▸ **Required work**
If pictures appear among the lines below, leave them out while you return exactly the lines from the one with "Main/Off-hand" through the one with "leave out the part of my comment that shows".

▸ **Records for the exercise**
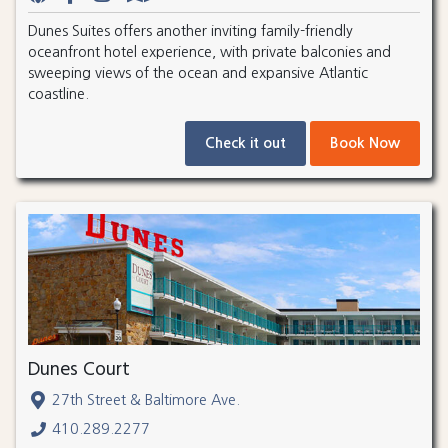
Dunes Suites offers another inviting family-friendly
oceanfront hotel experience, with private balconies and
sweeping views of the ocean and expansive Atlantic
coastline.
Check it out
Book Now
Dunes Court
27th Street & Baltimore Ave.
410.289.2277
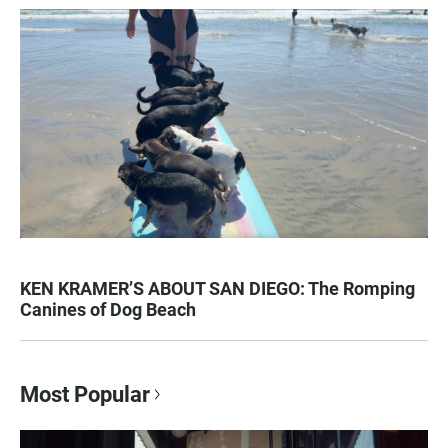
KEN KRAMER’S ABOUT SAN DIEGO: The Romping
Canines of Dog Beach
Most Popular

...

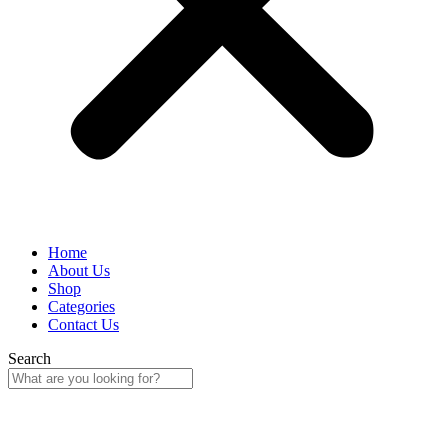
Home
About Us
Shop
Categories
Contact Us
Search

---

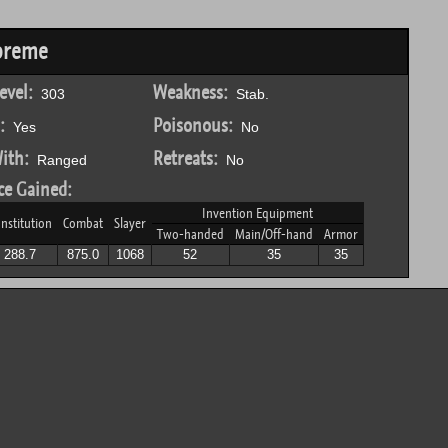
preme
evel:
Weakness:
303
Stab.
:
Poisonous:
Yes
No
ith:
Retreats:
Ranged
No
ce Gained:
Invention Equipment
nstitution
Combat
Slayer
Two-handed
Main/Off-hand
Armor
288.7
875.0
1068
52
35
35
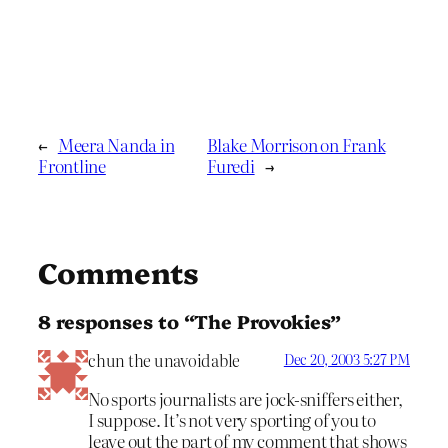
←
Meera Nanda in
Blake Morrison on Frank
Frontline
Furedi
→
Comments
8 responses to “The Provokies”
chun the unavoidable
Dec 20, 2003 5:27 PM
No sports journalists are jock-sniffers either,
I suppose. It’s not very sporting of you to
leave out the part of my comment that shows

▸ **Solution**
Main/Off-hand
Armor
288.7
875.0
1068
52
35
35
←
Meera Nanda in
Blake Morrison on Frank
Frontline
Furedi
→
Comments
8 responses to “The Provokies”
chun the unavoidable
Dec 20, 2003 5:27 PM
No sports journalists are jock-sniffers either,
I suppose. It’s not very sporting of you to
leave out the part of my comment that shows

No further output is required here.